● **Input data**

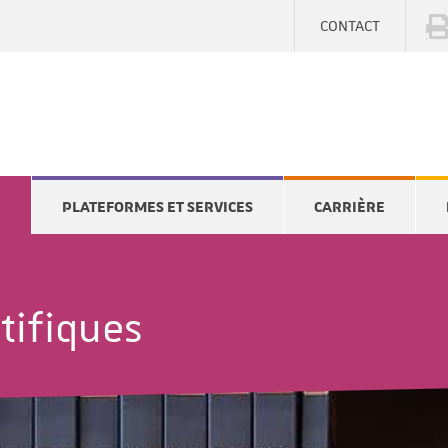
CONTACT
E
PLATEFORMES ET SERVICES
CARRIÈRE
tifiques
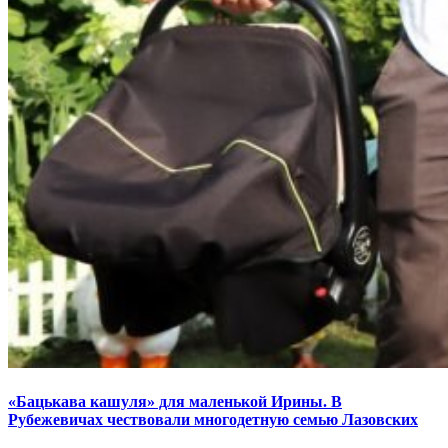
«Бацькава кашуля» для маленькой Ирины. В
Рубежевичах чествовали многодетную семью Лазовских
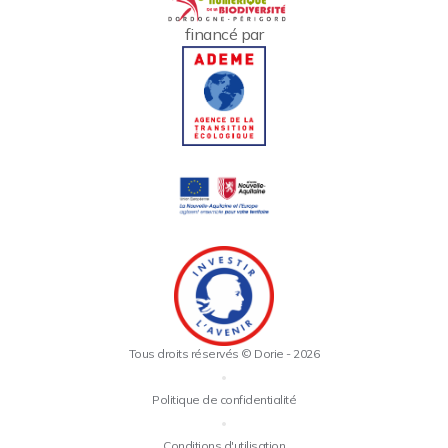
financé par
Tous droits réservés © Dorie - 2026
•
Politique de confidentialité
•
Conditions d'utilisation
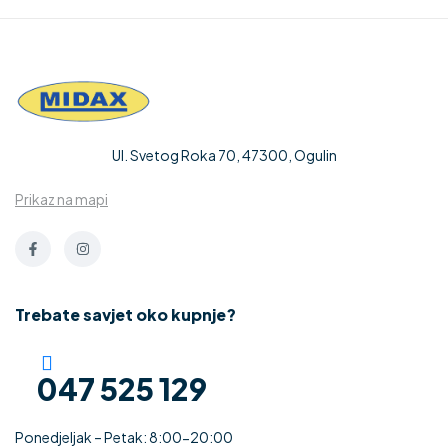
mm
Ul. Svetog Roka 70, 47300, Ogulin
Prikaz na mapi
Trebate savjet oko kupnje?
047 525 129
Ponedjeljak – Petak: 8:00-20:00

...

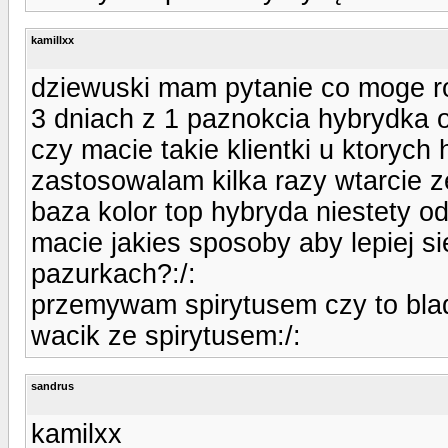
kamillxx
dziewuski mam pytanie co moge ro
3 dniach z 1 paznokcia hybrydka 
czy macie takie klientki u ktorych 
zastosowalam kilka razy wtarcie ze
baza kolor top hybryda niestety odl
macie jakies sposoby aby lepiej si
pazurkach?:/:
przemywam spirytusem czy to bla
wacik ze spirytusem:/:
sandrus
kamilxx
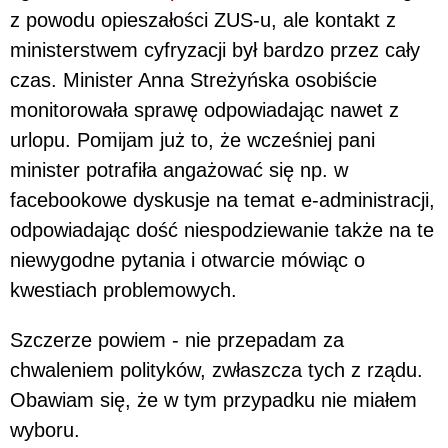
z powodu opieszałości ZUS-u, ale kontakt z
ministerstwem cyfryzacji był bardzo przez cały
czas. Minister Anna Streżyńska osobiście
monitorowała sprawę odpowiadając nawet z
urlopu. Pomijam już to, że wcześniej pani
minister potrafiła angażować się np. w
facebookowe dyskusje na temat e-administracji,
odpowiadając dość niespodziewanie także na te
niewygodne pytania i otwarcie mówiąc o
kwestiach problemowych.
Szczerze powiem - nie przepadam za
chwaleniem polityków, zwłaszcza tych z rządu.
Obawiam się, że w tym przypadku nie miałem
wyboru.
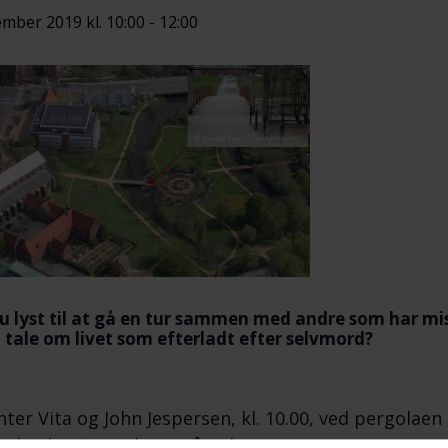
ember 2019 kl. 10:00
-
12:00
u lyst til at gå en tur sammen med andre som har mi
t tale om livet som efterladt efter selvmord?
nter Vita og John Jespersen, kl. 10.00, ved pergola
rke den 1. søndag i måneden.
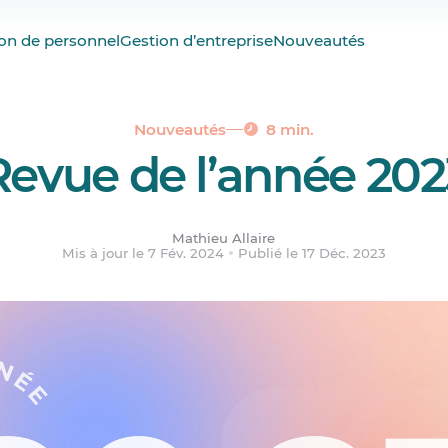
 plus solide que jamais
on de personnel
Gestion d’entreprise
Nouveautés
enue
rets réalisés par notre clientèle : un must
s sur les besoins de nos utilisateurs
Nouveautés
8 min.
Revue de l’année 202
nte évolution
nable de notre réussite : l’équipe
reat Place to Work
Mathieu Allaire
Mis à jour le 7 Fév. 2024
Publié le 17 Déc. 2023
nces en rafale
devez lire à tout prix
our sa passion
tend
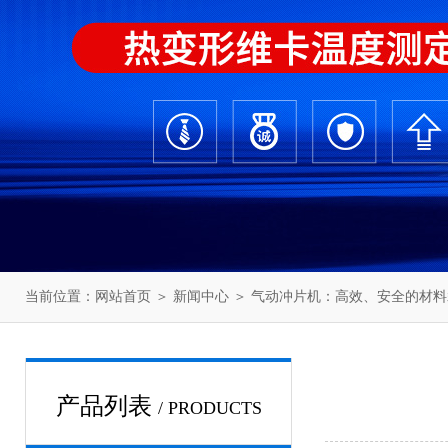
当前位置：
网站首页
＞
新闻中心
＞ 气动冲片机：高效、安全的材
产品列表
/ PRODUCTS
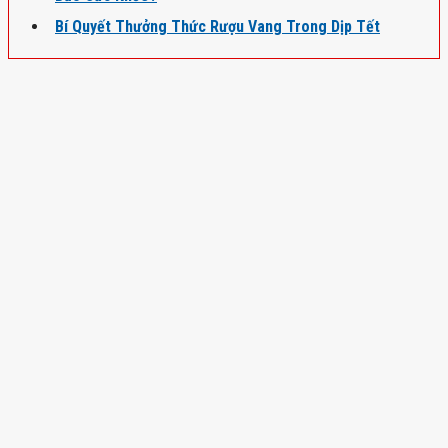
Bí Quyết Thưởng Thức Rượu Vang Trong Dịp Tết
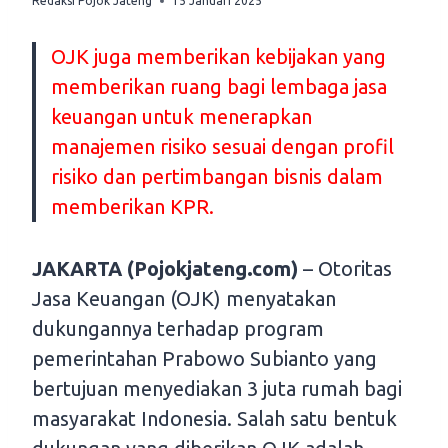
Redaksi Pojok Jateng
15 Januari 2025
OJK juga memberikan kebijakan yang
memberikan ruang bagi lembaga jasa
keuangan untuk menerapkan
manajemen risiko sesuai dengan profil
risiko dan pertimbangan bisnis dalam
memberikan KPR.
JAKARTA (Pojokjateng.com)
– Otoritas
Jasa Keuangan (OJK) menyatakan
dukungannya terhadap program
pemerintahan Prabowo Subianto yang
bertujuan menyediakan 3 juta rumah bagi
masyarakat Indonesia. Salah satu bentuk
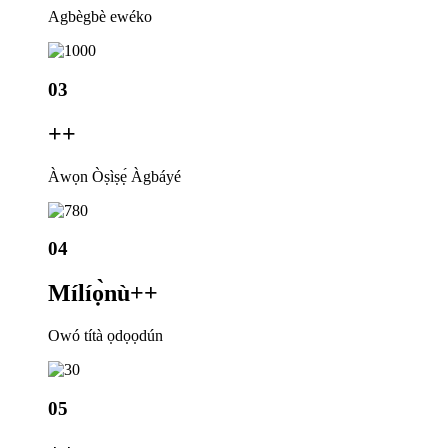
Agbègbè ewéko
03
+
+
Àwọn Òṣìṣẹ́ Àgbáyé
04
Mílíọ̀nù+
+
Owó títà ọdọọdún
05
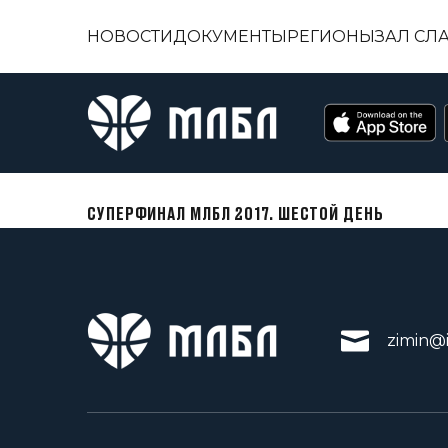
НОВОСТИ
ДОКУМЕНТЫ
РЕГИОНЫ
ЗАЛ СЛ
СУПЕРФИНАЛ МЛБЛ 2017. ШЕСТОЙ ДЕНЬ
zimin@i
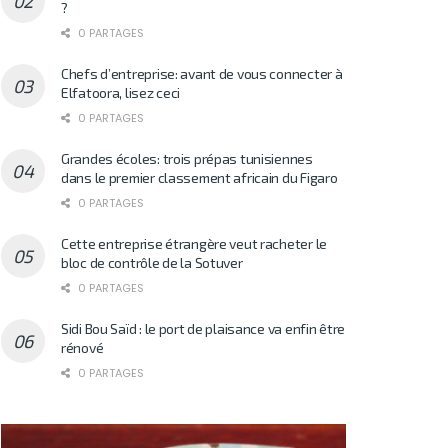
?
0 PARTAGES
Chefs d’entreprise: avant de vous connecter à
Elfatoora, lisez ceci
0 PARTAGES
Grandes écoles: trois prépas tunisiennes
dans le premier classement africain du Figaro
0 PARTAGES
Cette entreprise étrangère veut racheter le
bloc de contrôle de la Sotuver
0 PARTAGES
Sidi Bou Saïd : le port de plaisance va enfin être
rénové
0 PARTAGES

● **Exercise objective**
Figure out how many lines in the entries above contain "risiko". Write only that number.

● **Exercise output**
2